After an explanatory title card read out by PHANTASM’s Angus Scrimm, we kick off in Persia in the twelfth century where a Djinn is busy granting the wishes of the Emperor. Said wishes seem to involve a number of Screaming Mad George-style body horror effects (actually executed by KNB). A helpful wizard is able to trap the djinn in an amber jewel before the all-important third wish can be granted that will allow the djinn dominion over the world. He remains trapped there until eccentric millionaire collector Robert Englund buys the statues it’s been buried in. Unfortunately a drunken crane operator ensues that the statue gets smashed at the docks. The jewel is pinched, sold on and eventually split open by a ‘jewel analyser’ (I suppose) with the result that the djinn is free again, this time in the form of gravelly voiced Andrew Divoff who is keen to grant someone three wishes so his prophecy can come true.
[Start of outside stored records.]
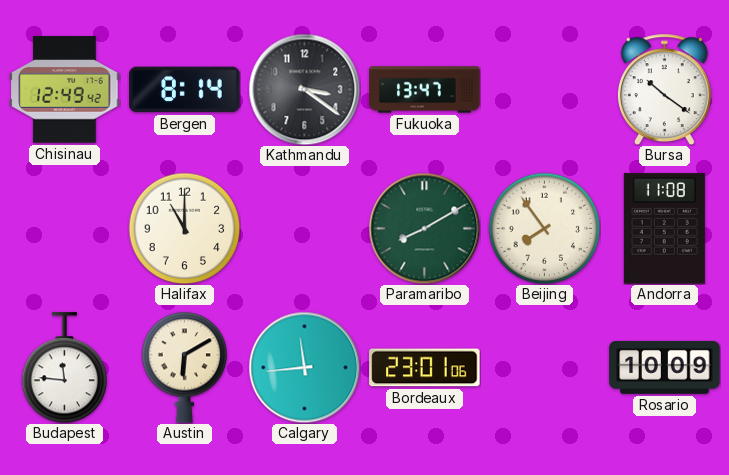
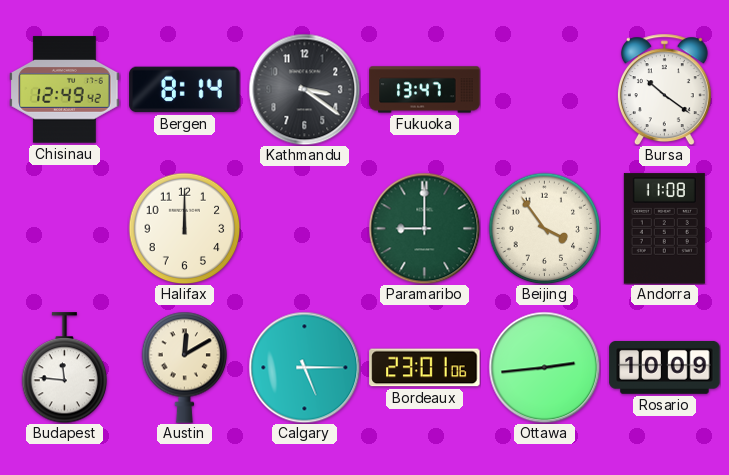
Halifax: 11:00 -> 12:00
Paramaribo: 8:10 -> 9:00
Beijing: 7:54 -> 3:54
Austin: 6:10 -> 12:10
Calgary: 11:44 -> 5:15
Ottawa: none -> 2:44
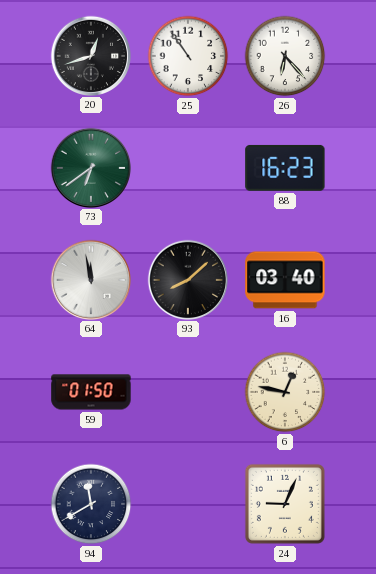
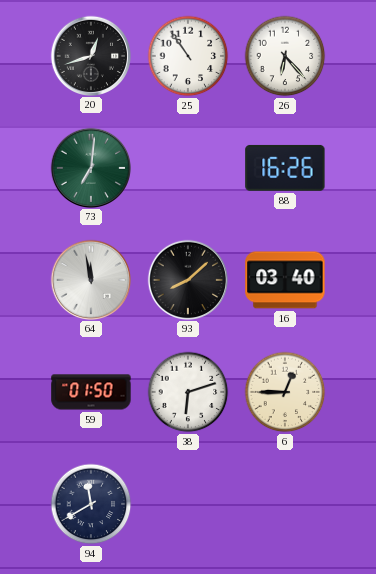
73: 6:39 -> 7:01
88: 16:23 -> 16:26
38: none -> 6:12
6: 12:47 -> 12:45
24: 9:04 -> none
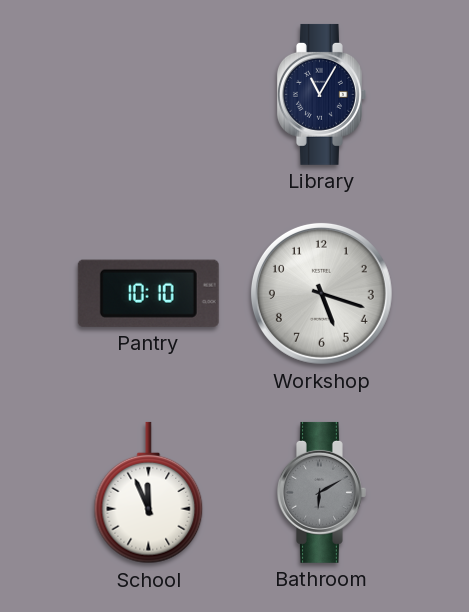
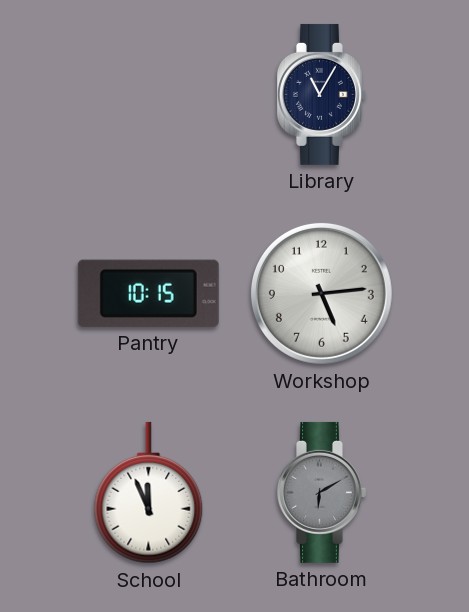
Pantry: 10:10 -> 10:15
Workshop: 5:18 -> 5:14
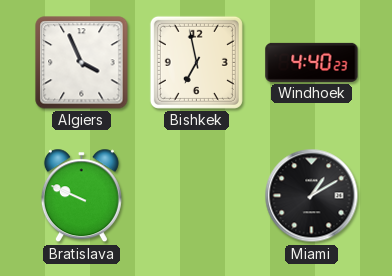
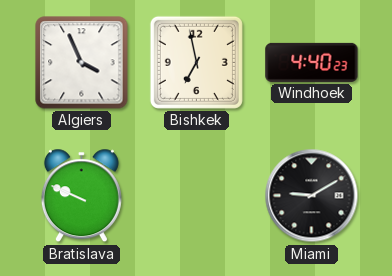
Miami: 1:10 -> 9:10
Plotwise WISHMASTER is reasonably diverting and quite a lot of fun, but where the film really comes into its own is as a movie for horror fans both old and new, especially those who might get a kick out of the aforementioned Weird Tales updating with a host of familiar faces. Peter Atkins fills his screenplay with characters named after famous pulp horror and SF authors (Beaumont, Derleth, Merritt, Finney) and there’s a character called Aickman in there as well. Director Robert Kurtzman follows suit by peppering the film with various guest star turns by actors famous for their horror roles in films of the last couple of decades including NIGHTMARE ON ELM STREET’s Englund, Kane Hodder (FRIDAY THE 13TH PARTS VII to X but criminally not FREDDY vs JASON), Reggie Bannister (PHANTASM I - IV), and Tony Todd (CANDYMAN I-III and the FINAL DESTINATION series). The film also has posits the novel idea of the djinn being unable to harm anyone except by what they wish for, leading to a couple of amusing sight gags that work well. The opening credits also reads a little bit like a high school reunion of 1980s horror with not just Atkins (HELLRAISER 2 - 4) but Harry Manfredini (FRIDAY THE 13th) composing the music and Jacques Haitkin (ELM STREET 1 & 2) as director photography. WISHMASTER is low-budget horror fun with plenty of blood and a pleasingly retro feel that’s well worth ninety minutes if you’re in the mood for a dose of light horror from people who know what they’re doing.